[[ Task material open ]]

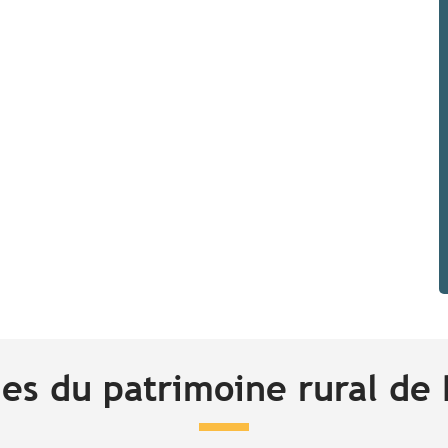
s du patrimoine rural de 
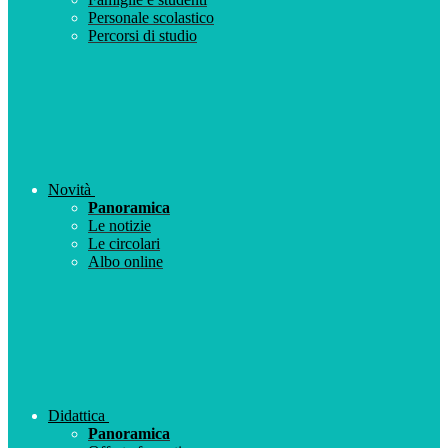
Personale scolastico
Percorsi di studio
Novità
Panoramica
Le notizie
Le circolari
Albo online
Didattica
Panoramica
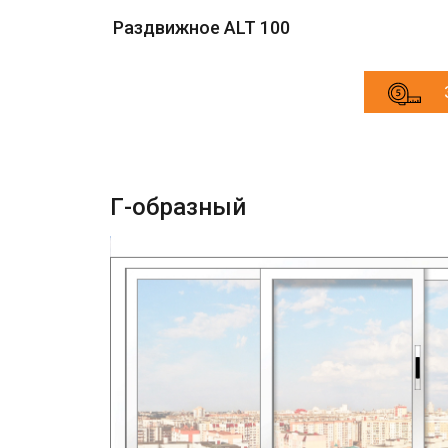
Раздвижное ALT 100
Г-образный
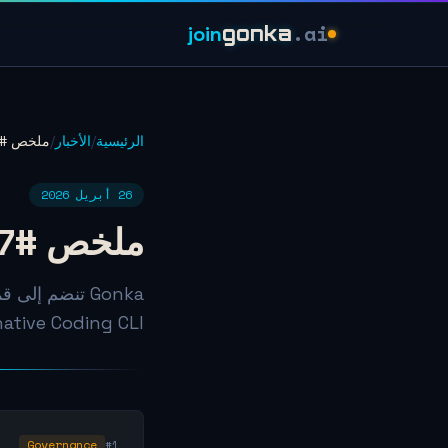
.ai
join
gonka
الرئيسية
/
الأخبار
/
ملخص #17: 20 أبريل – 26 أبريل 2026
26 أبريل 2026
ملخص #17: 20 أبريل – 26 أبريل 2026
native Coding CLI. تم رفض اقتراح منصة مراقبة العق
Governance
#1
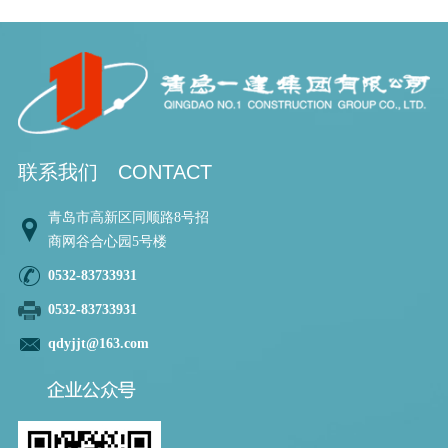
联系我们
CONTACT
青岛市高新区同顺路8号招
商网谷合心园5号楼
0532-83733931
0532-83733931
qdyjjt@163.com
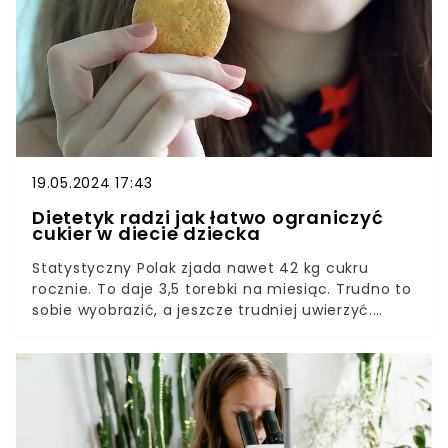
19.05.2024 17:43
Dietetyk radzi jak łatwo ograniczyć
cukier w diecie dziecka
Statystyczny Polak zjada nawet 42 kg cukru
rocznie. To daje 3,5 torebki na miesiąc. Trudno to
sobie wyobrazić, a jeszcze trudniej uwierzyć.
Jednak tu nie chodzi tylko o ten cukier, który
sypiemy łyżeczką. Najgorszy jest ten, którego nie
widać.Każde ciastko, każda czekoladka, to może
być dodatkowa łyżeczka lub dwie. W pączku
"siedzą” 3 lub 4. Nawet w pozornie zdrowych
produktach, jak jogurty czy soki, też jest mnóstwo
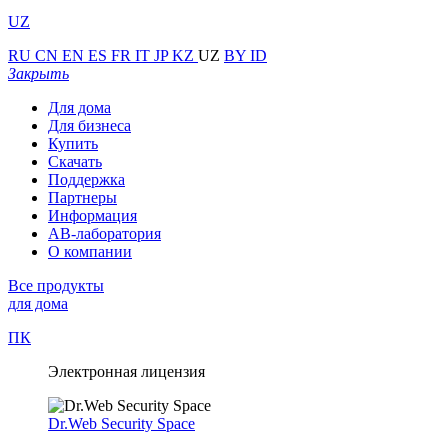
UZ
RU
CN
EN
ES
FR
IT
JP
KZ
UZ
BY
ID
Закрыть
Для дома
Для бизнеса
Купить
Скачать
Поддержка
Партнеры
Информация
АВ-лаборатория
О компании
Все продукты
для дома
ПК
Электронная лицензия
Dr.Web Security Space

[[ Task material closed ]]

**What you have to do**
Once the pictures are set aside, repeat the remaining data word for word.

**Answer space**
s du patrimoine rural de 
Personale scolastico
Percorsi di studio
Novità
Panoramica
Le notizie
Le circolari
Albo online
Didattica
Panoramica
Раздвижное ALT 100
Г-образный
.ai
join
gonka
الرئيسية
/
الأخبار
/
ملخص #17: 20 أبريل – 26 أبريل 2026
26 أبريل 2026
ملخص #17: 20 أبريل – 26 أبريل 2026
native Coding CLI. تم رفض اقتراح منصة مراقبة العق
Governance
#1
联系我们
CONTACT
青岛市高新区同顺路8号招
商网谷合心园5号楼
0532-83733931
0532-83733931
qdyjjt@163.com
19.05.2024 17:43
Dietetyk radzi jak łatwo ograniczyć
cukier w diecie dziecka
Statystyczny Polak zjada nawet 42 kg cukru
rocznie. To daje 3,5 torebki na miesiąc. Trudno to
sobie wyobrazić, a jeszcze trudniej uwierzyć.
Jednak tu nie chodzi tylko o ten cukier, który
sypiemy łyżeczką. Najgorszy jest ten, którego nie
widać.Każde ciastko, każda czekoladka, to może
być dodatkowa łyżeczka lub dwie. W pączku
"siedzą” 3 lub 4. Nawet w pozornie zdrowych
produktach, jak jogurty czy soki, też jest mnóstwo
UZ
RU
CN
EN
ES
FR
IT
JP
KZ
UZ
BY
ID
Закрыть
Для дома
Для бизнеса
Купить
Скачать
Поддержка
Партнеры
Информация
АВ-лаборатория
О компании
Все продукты
для дома
ПК
Электронная лицензия
Dr.Web Security Space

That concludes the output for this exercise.